▸ WHAT TO PRODUCE
Every line with the word "text" in it should be extracted from the data that follows.

START RECORDS PROVIDED

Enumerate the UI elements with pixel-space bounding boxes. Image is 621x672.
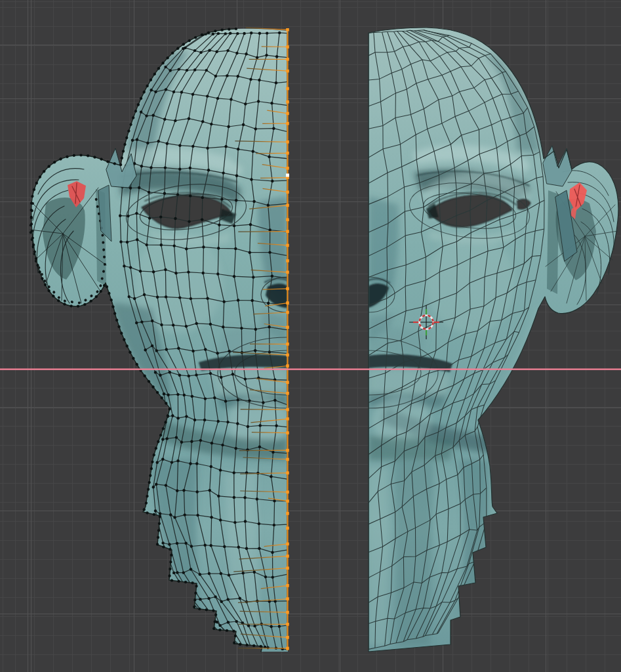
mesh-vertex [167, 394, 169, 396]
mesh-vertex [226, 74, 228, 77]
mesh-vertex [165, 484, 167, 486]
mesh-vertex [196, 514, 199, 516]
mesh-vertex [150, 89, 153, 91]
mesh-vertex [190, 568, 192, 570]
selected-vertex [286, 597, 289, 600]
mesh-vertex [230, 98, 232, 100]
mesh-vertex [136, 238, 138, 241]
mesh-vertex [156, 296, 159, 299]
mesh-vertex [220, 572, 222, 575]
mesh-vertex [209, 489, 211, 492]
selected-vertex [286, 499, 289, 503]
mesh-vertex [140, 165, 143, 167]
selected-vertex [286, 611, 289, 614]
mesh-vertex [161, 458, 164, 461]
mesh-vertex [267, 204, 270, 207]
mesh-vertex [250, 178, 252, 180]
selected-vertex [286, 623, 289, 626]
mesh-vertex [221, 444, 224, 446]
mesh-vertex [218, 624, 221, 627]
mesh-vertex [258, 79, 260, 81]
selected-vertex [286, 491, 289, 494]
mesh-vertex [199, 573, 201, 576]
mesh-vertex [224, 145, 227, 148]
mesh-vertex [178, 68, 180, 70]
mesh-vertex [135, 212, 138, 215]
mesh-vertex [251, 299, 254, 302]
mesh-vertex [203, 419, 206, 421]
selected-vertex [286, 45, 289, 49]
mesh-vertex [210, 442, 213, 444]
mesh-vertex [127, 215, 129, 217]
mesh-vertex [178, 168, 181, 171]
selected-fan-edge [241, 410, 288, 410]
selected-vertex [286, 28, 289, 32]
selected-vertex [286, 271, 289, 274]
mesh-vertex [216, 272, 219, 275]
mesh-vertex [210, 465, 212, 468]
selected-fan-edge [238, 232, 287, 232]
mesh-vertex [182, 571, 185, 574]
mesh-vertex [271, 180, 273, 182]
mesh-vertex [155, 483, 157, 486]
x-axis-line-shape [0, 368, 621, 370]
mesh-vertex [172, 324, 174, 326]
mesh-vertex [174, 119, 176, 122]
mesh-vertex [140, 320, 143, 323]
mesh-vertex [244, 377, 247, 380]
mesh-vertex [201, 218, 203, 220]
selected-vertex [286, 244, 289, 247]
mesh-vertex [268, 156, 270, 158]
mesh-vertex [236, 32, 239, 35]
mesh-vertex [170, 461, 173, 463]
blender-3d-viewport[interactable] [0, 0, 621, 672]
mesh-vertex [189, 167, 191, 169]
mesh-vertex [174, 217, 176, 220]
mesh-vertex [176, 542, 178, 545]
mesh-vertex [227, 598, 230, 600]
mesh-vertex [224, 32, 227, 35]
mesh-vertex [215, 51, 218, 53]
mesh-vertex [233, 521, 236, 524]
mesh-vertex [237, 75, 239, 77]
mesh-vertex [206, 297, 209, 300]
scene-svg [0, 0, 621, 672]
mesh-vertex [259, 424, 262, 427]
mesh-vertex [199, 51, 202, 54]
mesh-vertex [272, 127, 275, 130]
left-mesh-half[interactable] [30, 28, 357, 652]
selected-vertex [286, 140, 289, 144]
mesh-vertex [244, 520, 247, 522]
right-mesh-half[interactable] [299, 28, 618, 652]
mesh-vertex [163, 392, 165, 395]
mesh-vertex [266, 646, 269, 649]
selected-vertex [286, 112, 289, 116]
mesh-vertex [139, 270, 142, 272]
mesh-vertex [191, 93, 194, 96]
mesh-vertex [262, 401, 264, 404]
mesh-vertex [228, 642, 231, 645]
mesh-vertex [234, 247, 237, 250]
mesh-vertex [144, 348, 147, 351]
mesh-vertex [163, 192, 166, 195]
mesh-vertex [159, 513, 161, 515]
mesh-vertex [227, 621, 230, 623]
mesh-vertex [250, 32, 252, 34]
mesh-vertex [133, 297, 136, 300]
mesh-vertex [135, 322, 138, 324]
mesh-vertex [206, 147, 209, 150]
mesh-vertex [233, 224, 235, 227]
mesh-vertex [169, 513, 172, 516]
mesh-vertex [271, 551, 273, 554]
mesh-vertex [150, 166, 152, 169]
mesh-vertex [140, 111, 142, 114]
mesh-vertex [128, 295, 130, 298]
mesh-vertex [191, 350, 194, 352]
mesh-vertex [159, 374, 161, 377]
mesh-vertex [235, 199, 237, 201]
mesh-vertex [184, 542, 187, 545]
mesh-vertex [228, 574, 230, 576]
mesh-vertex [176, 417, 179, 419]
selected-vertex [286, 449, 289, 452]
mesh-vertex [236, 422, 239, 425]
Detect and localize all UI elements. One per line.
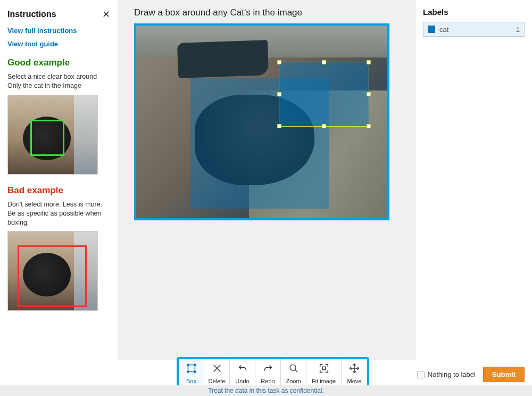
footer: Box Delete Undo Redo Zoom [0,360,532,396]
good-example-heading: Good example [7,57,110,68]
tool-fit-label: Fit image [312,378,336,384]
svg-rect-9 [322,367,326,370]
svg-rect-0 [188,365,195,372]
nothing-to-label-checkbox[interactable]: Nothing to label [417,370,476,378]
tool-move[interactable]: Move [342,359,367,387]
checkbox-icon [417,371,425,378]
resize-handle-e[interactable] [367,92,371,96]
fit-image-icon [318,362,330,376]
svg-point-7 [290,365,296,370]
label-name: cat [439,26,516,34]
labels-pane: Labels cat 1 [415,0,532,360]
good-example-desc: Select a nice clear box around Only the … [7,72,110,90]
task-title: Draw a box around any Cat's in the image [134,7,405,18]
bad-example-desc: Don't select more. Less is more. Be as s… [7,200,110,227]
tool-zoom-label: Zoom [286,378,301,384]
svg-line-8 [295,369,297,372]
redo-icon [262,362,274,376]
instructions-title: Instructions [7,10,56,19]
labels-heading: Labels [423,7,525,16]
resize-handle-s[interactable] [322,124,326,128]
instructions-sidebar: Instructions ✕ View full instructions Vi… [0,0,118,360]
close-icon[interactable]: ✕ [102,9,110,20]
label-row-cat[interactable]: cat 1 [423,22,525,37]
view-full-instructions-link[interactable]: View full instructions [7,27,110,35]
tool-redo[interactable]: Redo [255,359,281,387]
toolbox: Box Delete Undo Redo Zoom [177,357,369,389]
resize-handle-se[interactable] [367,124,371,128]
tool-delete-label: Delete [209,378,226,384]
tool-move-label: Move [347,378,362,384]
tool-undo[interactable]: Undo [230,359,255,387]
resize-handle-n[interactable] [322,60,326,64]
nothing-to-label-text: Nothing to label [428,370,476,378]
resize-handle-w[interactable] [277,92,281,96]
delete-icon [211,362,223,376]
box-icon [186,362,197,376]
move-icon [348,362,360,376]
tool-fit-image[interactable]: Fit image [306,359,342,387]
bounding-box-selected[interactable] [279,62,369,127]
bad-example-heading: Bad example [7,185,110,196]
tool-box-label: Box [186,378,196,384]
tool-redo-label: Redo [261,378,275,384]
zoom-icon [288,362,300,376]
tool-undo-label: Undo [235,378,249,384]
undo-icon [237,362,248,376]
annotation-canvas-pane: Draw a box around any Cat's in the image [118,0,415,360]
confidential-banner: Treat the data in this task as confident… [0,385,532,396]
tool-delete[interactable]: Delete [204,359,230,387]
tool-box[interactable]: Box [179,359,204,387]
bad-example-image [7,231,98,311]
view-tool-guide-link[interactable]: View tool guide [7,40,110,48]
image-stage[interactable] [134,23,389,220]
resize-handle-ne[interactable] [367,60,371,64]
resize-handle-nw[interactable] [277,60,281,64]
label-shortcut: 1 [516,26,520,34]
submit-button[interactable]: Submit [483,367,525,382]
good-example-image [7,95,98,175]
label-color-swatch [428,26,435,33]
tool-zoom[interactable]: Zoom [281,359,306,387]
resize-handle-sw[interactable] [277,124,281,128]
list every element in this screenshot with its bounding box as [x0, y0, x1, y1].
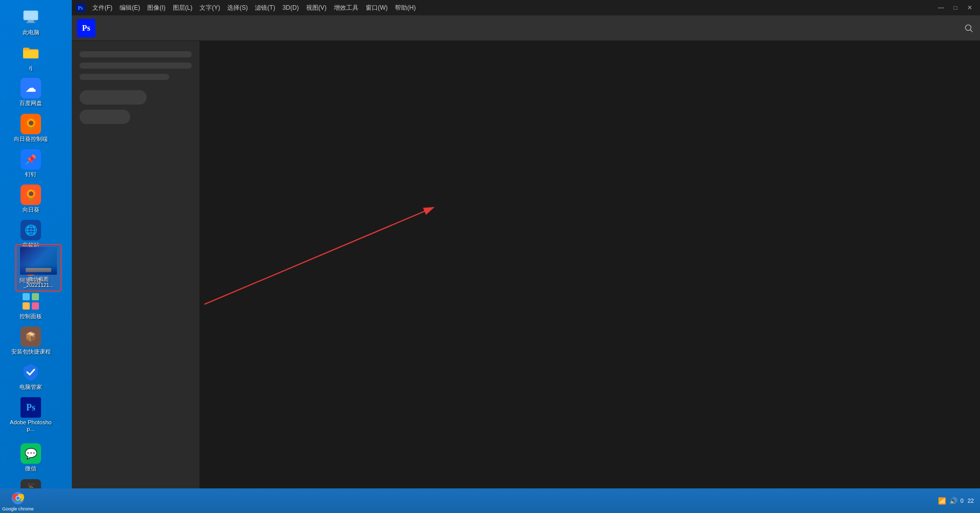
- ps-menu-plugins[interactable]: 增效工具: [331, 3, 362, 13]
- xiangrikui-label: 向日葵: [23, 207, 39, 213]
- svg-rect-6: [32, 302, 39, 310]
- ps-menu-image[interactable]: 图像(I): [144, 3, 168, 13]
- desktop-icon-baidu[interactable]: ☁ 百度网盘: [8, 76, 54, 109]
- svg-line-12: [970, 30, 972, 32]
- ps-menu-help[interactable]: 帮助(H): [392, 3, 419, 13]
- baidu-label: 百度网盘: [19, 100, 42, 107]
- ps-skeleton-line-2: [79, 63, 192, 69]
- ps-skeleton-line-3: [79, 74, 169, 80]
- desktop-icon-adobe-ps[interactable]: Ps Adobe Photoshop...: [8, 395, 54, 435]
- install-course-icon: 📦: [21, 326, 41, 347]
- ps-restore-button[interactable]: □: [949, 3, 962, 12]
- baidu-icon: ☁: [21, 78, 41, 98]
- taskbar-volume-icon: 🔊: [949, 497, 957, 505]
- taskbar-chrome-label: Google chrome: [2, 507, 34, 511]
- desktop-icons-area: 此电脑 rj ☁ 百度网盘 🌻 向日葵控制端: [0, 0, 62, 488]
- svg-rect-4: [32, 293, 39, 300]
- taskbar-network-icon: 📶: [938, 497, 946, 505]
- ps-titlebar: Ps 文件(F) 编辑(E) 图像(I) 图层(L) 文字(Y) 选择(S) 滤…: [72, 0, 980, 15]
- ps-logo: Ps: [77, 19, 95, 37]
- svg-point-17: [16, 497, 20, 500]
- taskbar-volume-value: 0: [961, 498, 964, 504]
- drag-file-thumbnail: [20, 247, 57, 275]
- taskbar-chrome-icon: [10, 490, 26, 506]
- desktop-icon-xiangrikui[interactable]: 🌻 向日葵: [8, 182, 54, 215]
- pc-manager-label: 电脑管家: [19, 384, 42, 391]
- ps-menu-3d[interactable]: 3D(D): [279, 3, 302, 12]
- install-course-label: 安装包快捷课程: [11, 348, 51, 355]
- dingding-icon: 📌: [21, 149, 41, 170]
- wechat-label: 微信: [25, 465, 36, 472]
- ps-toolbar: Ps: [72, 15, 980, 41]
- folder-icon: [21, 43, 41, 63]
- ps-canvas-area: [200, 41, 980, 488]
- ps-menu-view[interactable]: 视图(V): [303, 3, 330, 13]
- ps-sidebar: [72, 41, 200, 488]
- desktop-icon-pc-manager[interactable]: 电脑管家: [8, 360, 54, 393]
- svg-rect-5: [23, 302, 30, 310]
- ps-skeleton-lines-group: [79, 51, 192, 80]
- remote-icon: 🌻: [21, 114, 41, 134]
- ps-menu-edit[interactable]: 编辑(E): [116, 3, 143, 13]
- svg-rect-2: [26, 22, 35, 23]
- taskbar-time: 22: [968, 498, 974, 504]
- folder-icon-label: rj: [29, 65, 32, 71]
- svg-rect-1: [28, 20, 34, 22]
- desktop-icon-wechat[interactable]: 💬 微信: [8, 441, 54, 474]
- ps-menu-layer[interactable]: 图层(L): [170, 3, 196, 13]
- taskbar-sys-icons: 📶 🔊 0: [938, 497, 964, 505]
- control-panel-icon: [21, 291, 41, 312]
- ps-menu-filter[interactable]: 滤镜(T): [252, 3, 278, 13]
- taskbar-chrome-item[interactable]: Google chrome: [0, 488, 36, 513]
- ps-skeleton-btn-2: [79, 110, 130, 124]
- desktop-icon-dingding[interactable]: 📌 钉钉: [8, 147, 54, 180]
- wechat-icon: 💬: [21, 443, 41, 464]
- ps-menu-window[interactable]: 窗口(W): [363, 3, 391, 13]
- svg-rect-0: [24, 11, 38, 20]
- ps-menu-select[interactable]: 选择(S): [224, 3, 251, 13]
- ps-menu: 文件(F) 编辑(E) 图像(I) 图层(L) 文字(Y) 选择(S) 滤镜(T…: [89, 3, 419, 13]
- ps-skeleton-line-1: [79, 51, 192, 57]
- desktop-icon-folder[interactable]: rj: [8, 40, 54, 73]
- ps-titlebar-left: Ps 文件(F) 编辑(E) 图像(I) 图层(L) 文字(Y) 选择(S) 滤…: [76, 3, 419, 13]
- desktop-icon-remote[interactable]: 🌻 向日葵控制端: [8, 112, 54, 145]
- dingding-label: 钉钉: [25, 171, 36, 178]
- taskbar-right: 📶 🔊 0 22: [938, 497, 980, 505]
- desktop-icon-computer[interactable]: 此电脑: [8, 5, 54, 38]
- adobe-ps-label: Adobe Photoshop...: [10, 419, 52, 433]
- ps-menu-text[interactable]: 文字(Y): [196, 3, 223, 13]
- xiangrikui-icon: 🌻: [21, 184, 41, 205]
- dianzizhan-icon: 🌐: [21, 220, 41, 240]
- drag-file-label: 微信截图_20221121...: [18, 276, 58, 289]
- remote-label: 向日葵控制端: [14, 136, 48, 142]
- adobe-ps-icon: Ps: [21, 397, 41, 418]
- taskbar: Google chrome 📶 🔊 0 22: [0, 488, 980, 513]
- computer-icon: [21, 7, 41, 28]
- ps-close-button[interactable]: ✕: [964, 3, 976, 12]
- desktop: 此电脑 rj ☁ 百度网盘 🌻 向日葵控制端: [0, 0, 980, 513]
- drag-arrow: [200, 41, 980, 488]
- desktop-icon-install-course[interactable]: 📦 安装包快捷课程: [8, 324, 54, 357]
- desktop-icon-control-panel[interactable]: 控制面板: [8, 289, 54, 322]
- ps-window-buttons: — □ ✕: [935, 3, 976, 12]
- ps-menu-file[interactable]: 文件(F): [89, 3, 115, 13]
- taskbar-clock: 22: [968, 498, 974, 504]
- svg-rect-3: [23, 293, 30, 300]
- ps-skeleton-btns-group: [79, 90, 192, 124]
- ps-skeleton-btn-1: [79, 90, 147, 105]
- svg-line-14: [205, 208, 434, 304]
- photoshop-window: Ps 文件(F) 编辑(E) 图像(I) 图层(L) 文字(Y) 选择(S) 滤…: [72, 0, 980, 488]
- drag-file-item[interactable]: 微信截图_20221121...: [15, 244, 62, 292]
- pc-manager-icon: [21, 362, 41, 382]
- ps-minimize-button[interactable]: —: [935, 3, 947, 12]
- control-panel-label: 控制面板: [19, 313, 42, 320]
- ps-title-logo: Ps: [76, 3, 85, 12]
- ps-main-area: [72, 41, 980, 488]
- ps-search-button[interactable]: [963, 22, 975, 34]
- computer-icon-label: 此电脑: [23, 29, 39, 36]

END RECORDS PROVIDED

▸ TASK RESULT
nothing-to-label-text: Nothing to label [428,370,476,378]
- ps-menu-text[interactable]: 文字(Y): [196, 3, 223, 13]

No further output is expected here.